> PROBLEM TO WORK ON
Show each line of the data below in which "グループホーム" occurs.

> DATA EXTRACT
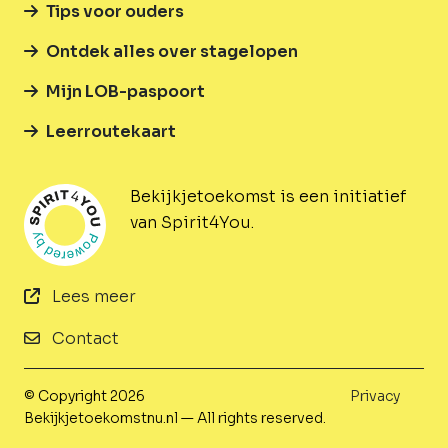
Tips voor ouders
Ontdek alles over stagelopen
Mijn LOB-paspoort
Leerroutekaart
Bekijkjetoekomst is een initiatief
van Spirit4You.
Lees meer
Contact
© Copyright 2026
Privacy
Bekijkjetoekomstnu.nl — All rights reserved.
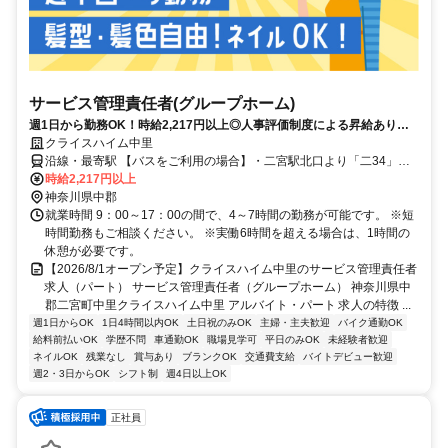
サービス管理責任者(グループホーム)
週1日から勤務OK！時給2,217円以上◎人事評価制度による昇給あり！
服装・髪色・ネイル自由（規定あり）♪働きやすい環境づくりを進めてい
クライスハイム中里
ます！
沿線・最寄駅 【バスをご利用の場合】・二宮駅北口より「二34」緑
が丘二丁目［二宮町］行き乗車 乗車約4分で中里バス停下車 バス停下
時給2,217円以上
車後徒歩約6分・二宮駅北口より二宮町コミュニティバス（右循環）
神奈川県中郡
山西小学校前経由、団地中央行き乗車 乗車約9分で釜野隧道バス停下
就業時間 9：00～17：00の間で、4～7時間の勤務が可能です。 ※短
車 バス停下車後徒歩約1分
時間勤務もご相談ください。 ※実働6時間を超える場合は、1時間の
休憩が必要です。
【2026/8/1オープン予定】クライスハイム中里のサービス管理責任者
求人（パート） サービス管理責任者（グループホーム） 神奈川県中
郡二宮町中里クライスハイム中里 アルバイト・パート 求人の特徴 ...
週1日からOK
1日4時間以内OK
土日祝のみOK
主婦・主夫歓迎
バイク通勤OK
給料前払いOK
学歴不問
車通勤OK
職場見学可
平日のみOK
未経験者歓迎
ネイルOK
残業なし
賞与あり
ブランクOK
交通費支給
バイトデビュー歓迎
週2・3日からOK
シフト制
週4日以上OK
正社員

> RESULT BELOW
サービス管理責任者(グループホーム)
求人（パート） サービス管理責任者（グループホーム） 神奈川県中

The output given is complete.